Lily Lily - 9 months ago 64
R Question

R function gsub replace only cases with "."

my vector has some missing values which have been marked by dot "." in my vector, I want to replace the "." by "NA" without affecting the decimal point in other values,

for exemple:

vect <- c( 1.1, ".", 2.5, ".", 3.0)
> vect
[1] "1.1" "." "2.5" "." "3"

I've used the gsub function to do the replacement and I'd like to get something like:

[1] 1.1 NA 2.5 NA 3.0

I've tried these commands below:

> gsub(".", NA, vect)


> gsub(".","NA", vect)
[1] "NANANA" "NA" "NANANA" "NA" "NA"


> gsub("\\.\\b","NA", vect)
[1] "1NA1" "NA" "2NA5" "NA" "3"

How can I tell R to replace only those missing values marked by "." without changing the decimal point of others values? Thanks :)

Answer Source

We can use sub.
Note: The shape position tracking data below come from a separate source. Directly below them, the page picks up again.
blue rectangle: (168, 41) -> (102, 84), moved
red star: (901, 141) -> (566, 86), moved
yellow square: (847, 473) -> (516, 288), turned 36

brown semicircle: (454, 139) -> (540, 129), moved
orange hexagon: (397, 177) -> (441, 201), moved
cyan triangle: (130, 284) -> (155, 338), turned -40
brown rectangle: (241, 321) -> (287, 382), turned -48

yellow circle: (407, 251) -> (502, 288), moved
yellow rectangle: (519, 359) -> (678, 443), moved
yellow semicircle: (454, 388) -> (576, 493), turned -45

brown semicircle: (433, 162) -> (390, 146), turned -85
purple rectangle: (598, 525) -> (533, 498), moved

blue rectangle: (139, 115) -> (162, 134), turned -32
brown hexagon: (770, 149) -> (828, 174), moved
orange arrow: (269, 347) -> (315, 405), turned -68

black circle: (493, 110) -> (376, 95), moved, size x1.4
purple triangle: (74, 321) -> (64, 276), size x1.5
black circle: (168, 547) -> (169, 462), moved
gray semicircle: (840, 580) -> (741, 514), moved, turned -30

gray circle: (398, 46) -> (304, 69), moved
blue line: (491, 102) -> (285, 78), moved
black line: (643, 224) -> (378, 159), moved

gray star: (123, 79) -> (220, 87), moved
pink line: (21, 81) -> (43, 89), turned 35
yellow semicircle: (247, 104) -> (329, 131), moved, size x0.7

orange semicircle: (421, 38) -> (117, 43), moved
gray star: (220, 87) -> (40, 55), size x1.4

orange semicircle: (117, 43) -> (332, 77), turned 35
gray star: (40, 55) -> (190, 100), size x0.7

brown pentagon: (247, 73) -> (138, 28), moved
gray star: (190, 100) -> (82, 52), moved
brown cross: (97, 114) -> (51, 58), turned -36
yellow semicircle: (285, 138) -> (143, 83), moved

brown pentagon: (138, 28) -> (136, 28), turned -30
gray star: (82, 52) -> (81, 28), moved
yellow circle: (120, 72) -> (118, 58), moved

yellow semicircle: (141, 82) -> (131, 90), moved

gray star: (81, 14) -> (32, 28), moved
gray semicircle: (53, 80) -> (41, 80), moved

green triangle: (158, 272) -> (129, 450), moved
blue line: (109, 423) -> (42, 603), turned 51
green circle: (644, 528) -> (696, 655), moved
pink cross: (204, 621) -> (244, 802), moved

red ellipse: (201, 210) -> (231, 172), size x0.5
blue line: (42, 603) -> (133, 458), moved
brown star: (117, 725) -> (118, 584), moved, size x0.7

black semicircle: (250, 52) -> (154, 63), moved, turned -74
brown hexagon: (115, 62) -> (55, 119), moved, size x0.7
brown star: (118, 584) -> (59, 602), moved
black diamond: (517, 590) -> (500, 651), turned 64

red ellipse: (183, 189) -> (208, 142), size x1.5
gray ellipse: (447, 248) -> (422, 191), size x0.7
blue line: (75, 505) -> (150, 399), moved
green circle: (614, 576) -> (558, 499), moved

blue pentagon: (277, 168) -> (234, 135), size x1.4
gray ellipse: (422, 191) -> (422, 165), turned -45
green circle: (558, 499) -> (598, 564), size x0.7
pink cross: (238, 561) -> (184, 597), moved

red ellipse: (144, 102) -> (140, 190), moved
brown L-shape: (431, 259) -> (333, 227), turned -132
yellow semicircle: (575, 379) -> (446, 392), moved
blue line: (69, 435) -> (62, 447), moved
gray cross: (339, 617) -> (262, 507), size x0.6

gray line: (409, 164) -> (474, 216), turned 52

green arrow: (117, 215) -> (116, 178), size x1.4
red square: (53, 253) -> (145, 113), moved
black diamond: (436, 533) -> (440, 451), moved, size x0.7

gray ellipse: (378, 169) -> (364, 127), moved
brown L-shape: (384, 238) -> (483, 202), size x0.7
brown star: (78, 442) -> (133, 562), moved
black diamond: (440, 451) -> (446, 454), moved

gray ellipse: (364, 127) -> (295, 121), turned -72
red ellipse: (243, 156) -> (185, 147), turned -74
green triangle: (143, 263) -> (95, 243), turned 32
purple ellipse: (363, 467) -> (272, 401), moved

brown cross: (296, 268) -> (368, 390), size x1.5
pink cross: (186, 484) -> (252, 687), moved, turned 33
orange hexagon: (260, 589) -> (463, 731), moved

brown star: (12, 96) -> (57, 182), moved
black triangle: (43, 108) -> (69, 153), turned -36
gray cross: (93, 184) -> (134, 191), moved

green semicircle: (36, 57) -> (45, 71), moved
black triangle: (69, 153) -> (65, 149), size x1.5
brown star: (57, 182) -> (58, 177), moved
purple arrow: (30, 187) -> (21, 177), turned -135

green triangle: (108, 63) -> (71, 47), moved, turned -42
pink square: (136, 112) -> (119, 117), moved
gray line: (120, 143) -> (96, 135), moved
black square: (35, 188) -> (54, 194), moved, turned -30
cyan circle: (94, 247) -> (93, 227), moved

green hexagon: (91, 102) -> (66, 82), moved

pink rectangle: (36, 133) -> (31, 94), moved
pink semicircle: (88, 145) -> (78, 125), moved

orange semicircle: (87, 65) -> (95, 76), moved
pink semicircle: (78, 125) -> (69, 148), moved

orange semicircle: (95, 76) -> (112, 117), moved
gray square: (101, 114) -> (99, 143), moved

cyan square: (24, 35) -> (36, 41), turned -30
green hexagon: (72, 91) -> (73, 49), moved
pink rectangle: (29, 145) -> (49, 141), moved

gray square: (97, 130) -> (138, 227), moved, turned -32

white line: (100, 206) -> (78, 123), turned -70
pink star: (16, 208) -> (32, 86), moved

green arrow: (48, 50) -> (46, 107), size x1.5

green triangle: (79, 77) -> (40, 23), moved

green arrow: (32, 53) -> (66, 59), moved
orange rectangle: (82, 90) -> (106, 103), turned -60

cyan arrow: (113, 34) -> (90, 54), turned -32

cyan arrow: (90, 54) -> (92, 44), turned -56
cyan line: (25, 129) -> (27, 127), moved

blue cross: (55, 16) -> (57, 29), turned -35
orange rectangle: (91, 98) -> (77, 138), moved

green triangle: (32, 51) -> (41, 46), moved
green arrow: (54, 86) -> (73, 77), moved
Specify the pattern as . as the only character in the string and replace it with NA. The . is a metacharacter which means any character, so we either escape (\\.) or use fixed = TRUE (however, using start (^) and end $ of the string, the escape route is the safest.

as.numeric(sub("^\\.$", NA, vect))
#[1] 1.1  NA 2.5  NA 3.0

The usual way is just as.numeric as it will convert the character strings to NA with a warning.

#[1] 1.1  NA 2.5  NA 3.0